S&P slams the flap
For months, Wall Street has treated the possible inclusion of SpaceX in the S&P 500 index as a foregone conclusion. The premise was basic. Launch the largest IPO in history, wait six months, then pull back as an estimated $14 billion wave of passive money flows into the stock.
On Thursday, S&P Dow Jones quietly pulled the emergency brake.
In a move that surprised much of the market, S&P rejected proposals that would have accelerated the listing of large-cap companies. The index owner decided not to shorten the 12-month seasoning period, not to waive the profitability requirements and not to relax the stock exchange trading rules, regardless of the company’s size.
In other words, even a $1.8 trillion rocket won’t cross the line.
The decision effectively leaves SpaceX in orbit outside the S&P 500 lock until at least June 2027. It delays what many investors assumed would be one of the biggest passive allocation events in market history and removes a key pillar of the near-term bullish story around IPOs.

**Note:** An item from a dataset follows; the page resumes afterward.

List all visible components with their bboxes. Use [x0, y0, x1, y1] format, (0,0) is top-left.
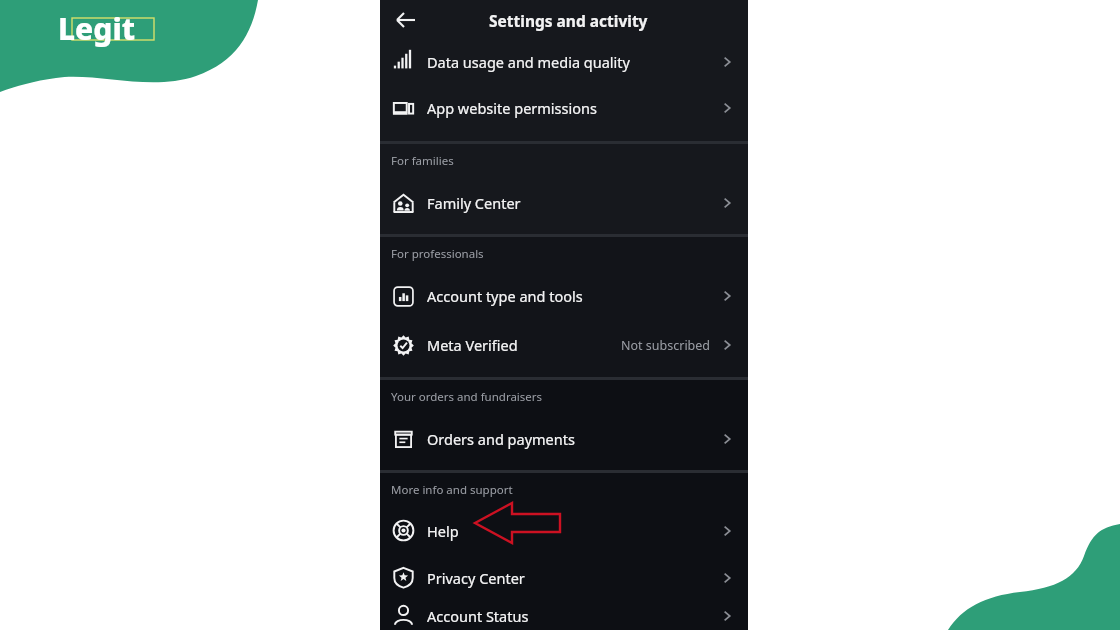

The moment is noteworthy because much of the excitement surrounding SpaceX has never been just about earnings, rockets or Mars. It was about market mechanics. Investors have already been calculating how many billions of dollars index funds will have to spend once their stocks are included in the benchmark. This passive demand has become part of the valuation narrative itself.
S&P’s decision is a reminder that benchmark providers still see their role as gatekeepers, not cheerleaders. The rules were intended to stop indexes from chasing market emotion before a newly listed company had achieved sufficient trading history and demonstrated sustained profitability.
For the broader market, this ruling could actually remove the source of future liquidity problems. If SpaceX were included in the index after just six months, passive funds would need to raise huge amounts of cash by selling existing assets. This would create winners and losers across the market, regardless of fundamentals.
Instead, the liquidity tsunami was simply postponed.
The irony is that Nasdaq and FTSE Russell have already moved in the opposite direction, adopting faster inclusion schedules that reflect the reality that many of today’s tech giants are reaching trillion-dollar valuations well before the opening bell. SpaceX could still join the Nasdaq 100 index much more quickly, unlocking a significant but smaller pool of passive inflows.
For now, however, Wall Street’s most anticipated passenger is stuck in the index eligibility screening stage.
The rocket took off.
Passive fuel tanks will have to wait.